Newspapers in Spanish on the rise in U.S.
Associated Press
Mar. 27, 2004
Laura Wides
LOS ANGELES - Naomi Osorio is typical of the readers driving a boom in
Spanish-language newspapers across the United States.
Osorio arrived in Southern California two decades ago from Nicaragua and easily
glides between English and Spanish. But she prefers Spanish-language papers.
Her choice is not just about language. The 38-year-old cosmetics vendor said
it's about reading news she can relate to, whether it's about immigration laws
or Latin pop stars.
"My family has always read La Opinion," Osorio said. "It's the newspaper of
Latinos. It fights for us."
As many American newspapers struggle to hold readers, the industry's
Spanish-language segment is expanding circulation and seeing competition
increase. An influx of Hispanic immigrants and the growing buying power of those
who have been in this country for years have motivated major media companies to
revamp or launch Spanish-language dailies in about half a dozen major cities.
The competition was heightened in January when major dailies in Los Angeles and
New York merged into a single company, Impremedia LLC. The company's goal is to
build the country's first independent group of nationwide Spanish-language
newspapers.
"There's this speed to market that everyone is ramping up for. Who's going to be
first?" said Monica Lozano, a senior vice president of Impremedia and publisher
of Los Angeles-based La Opinion, the nation's largest Spanish-language
newspaper.
In recent years, dozens of Spanish-language papers have sprung up in cities and
towns across the country, from Yakima, Wash., to Vidalia, Ga. An estimated 344
daily and weekly Spanish-language newspapers were published in the United States
in 2003, compared with 166 in 1990, according to the Latino Print Network, the
sales and research division for the National Association of Hispanic
Publications.
"But it's really been the blip of the last year, seeing this as national
corporate initiatives rather than local ones," said Felix Gutierrez, a visiting
professor of journalism at the University of Southern California who specializes
in Hispanic media.
Overall, the U.S. newspaper industry is fighting to hold on to readers and
attract new ones. About 54 percent of Americans read a paper each week, down 11
percent from 1990, according to the Project for Excellence in Journalism.

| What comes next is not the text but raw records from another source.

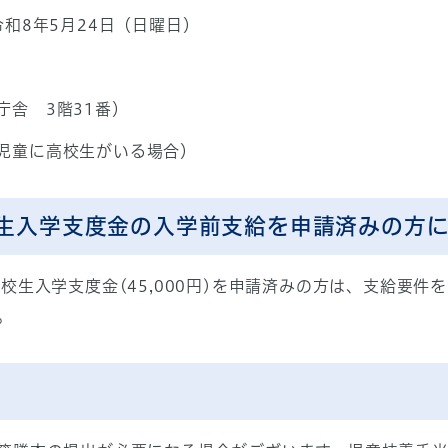
令和8年5月24日（日曜日）
舎 3階31番）
児童に高校生がいる場合）
生入学支度金の入学前支給を申請済みの方
校生入学支度金(45,000円)を申請済みの方は、支給要
。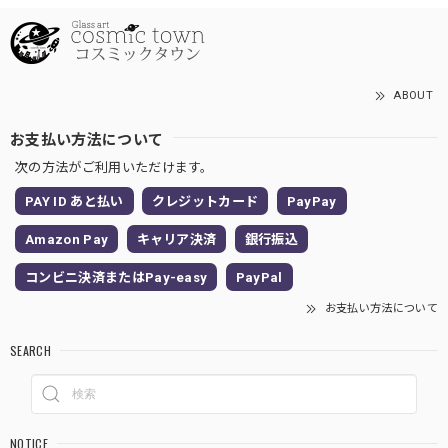
ABOUT
お支払い方法について
次の方法がご利用いただけます。
PAY ID あと払い
クレジットカード
PayPay
Amazon Pay
キャリア決済
銀行振込
コンビニ決済またはPay-easy
PayPal
お支払い方法について
SEARCH
NOTICE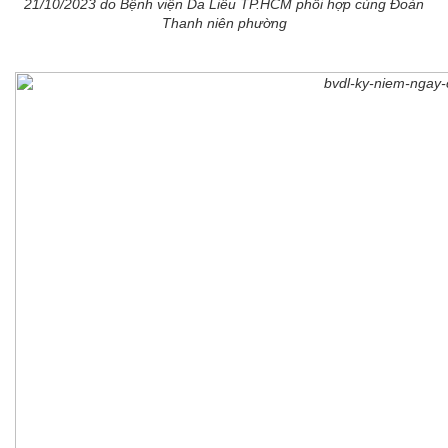
21/10/2023 do Bệnh viện Da Liễu TP.HCM phối hợp cùng Đoàn
Thanh niên phường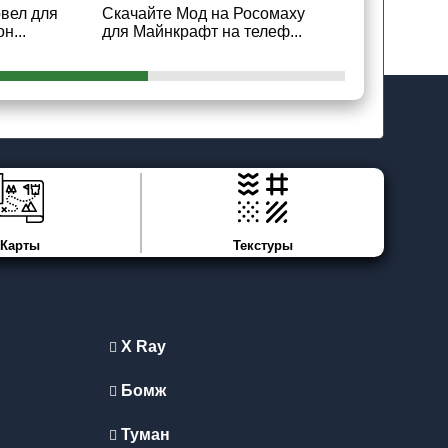
вел для
Скачайте Мод на Росомаху
Скачайте М
н...
для Майнкрафт на телеф...
Майнкрафт 
Карты
Текстуры
X Ray
Бомж
Туман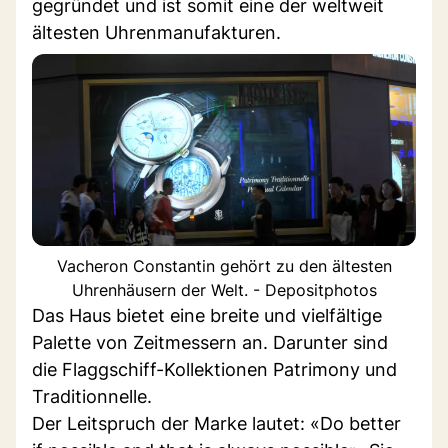
gegründet und ist somit eine der weltweit
ältesten Uhrenmanufakturen.
Vacheron Constantin gehört zu den ältesten
Uhrenhäusern der Welt. - Depositphotos
Das Haus bietet eine breite und vielfältige
Palette von Zeitmessern an. Darunter sind
die Flaggschiff-Kollektionen Patrimony und
Traditionnelle.
Der Leitspruch der Marke lautet: «Do better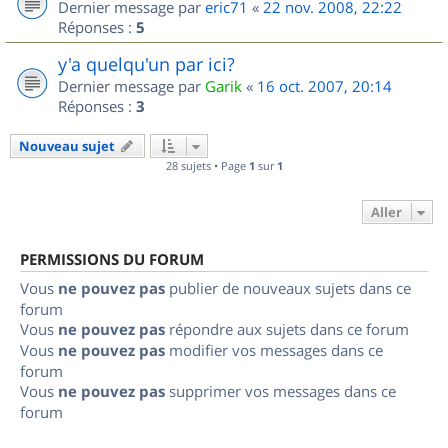
Dernier message par
eric71
«
22 nov. 2008, 22:22
Réponses :
5
y'a quelqu'un par ici?
Dernier message par
Garik
«
16 oct. 2007, 20:14
Réponses :
3
Nouveau sujet
28 sujets • Page
1
sur
1
Aller
PERMISSIONS DU FORUM
Vous
ne pouvez pas
publier de nouveaux sujets dans ce
forum
Vous
ne pouvez pas
répondre aux sujets dans ce forum
Vous
ne pouvez pas
modifier vos messages dans ce
forum
Vous
ne pouvez pas
supprimer vos messages dans ce
forum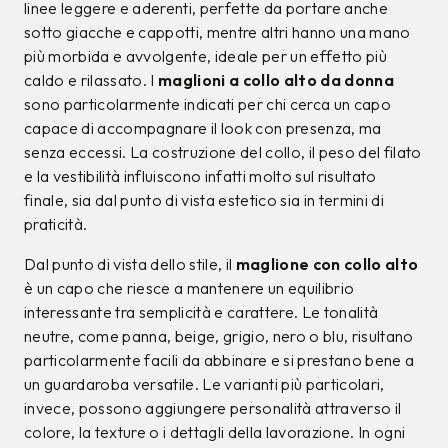
linee leggere e aderenti, perfette da portare anche
sotto giacche e cappotti, mentre altri hanno una mano
più morbida e avvolgente, ideale per un effetto più
caldo e rilassato. I
maglioni a collo alto da donna
sono particolarmente indicati per chi cerca un capo
capace di accompagnare il look con presenza, ma
senza eccessi. La costruzione del collo, il peso del filato
e la vestibilità influiscono infatti molto sul risultato
finale, sia dal punto di vista estetico sia in termini di
praticità.
Dal punto di vista dello stile, il
maglione con collo alto
è un capo che riesce a mantenere un equilibrio
interessante tra semplicità e carattere. Le tonalità
neutre, come panna, beige, grigio, nero o blu, risultano
particolarmente facili da abbinare e si prestano bene a
un guardaroba versatile. Le varianti più particolari,
invece, possono aggiungere personalità attraverso il
colore, la texture o i dettagli della lavorazione. In ogni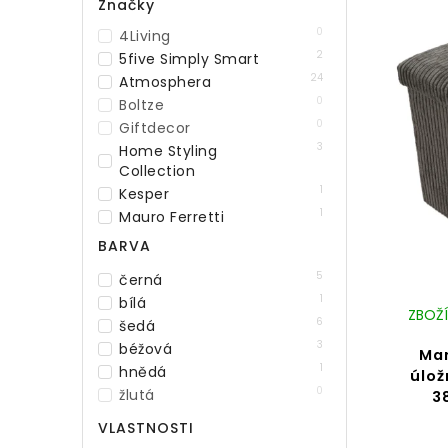
Značky
0
4Living
2
5five Simply Smart
24
Atmosphera
0
Boltze
0
Giftdecor
3
Home Styling
Collection
1
Kesper
1
Mauro Ferretti
0
STOF
BARVA
7
Storagesolutions
5
černá
0
Today
1
bílá
0
Trends 4 You
ZBOŽÍ
6
šedá
6
Wenko
3
béžová
Ma
1
hnědá
úlo
0
žlutá
3
VLASTNOSTI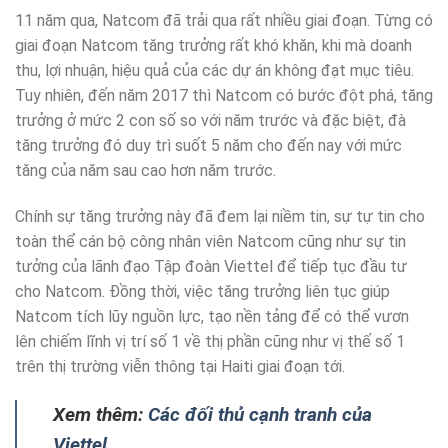
11 năm qua, Natcom đã trải qua rất nhiều giai đoạn. Từng có
giai đoạn Natcom tăng trưởng rất khó khăn, khi mà doanh
thu, lợi nhuận, hiệu quả của các dự án không đạt mục tiêu.
Tuy nhiên, đến năm 2017 thì Natcom có bước đột phá, tăng
trưởng ở mức 2 con số so với năm trước và đặc biệt, đà
tăng trưởng đó duy trì suốt 5 năm cho đến nay với mức
tăng của năm sau cao hơn năm trước.
Chính sự tăng trưởng này đã đem lại niềm tin, sự tự tin cho
toàn thể cán bộ công nhân viên Natcom cũng như sự tin
tưởng của lãnh đạo Tập đoàn Viettel để tiếp tục đầu tư
cho Natcom. Đồng thời, việc tăng trưởng liên tục giúp
Natcom tích lũy nguồn lực, tạo nền tảng để có thể vươn
lên chiếm lĩnh vị trí số 1 về thị phần cũng như vị thế số 1
trên thị trường viễn thông tại Haiti giai đoạn tới.
Xem thêm:
Các đối thủ cạnh tranh của
Viettel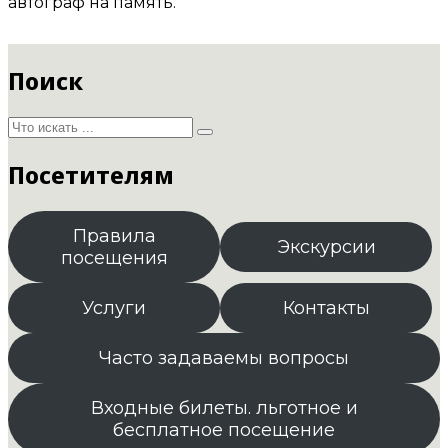
автограф на память.
Поиск
Посетителям
Правила
Экскурсии
посещения
Услуги
Контакты
Часто задаваемы вопросы
Входные билеты. льготное и
бесплатное посещение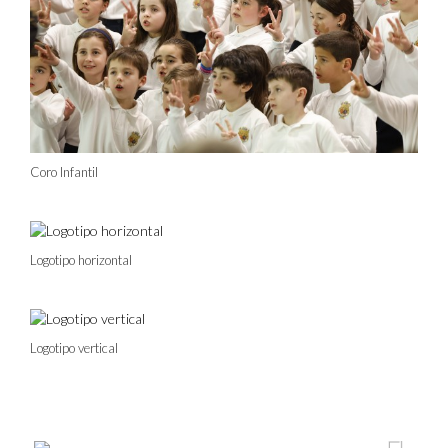
Coro Infantil
Logotipo horizontal
Logotipo vertical
Viaje en tren, 1927
O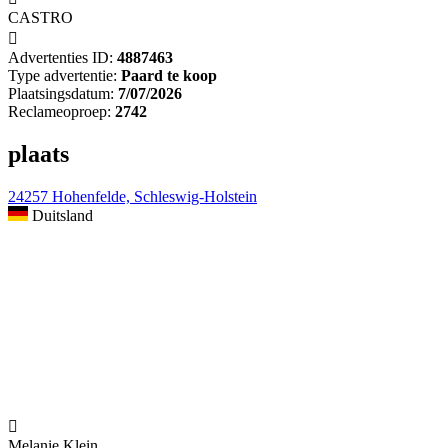
CASTRO

Advertenties ID:
4887463
Type advertentie:
Paard te koop
Plaatsingsdatum:
7/07/2026
Reclameoproep:
2742
plaats
24257 Hohenfelde, Schleswig-Holstein
Duitsland

Melanie Klein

Demographics are the main reason for the boom in Spanish-language papers.
Hispanics are the nation's largest minority group with 38.8 million people in
2002, or more than 13 percent of the U.S. population. That figure is expected to
reach 20 percent by 2035, according to U.S. Census figures.
But it is the ties Hispanic immigrants have to their native countries that feed
growth in Spanish-language papers.
Maurico Escobar is a recent arrival. He often grabs a Spanish-language paper in
the morning as he awaits the bus on his way to his construction job.
"They have everything," said Escobar, 57, who arrived two years ago from El
Salvador. "They have the sports like soccer that aren't covered in other papers,
and they have all the news from back home for those of us who are foreigners."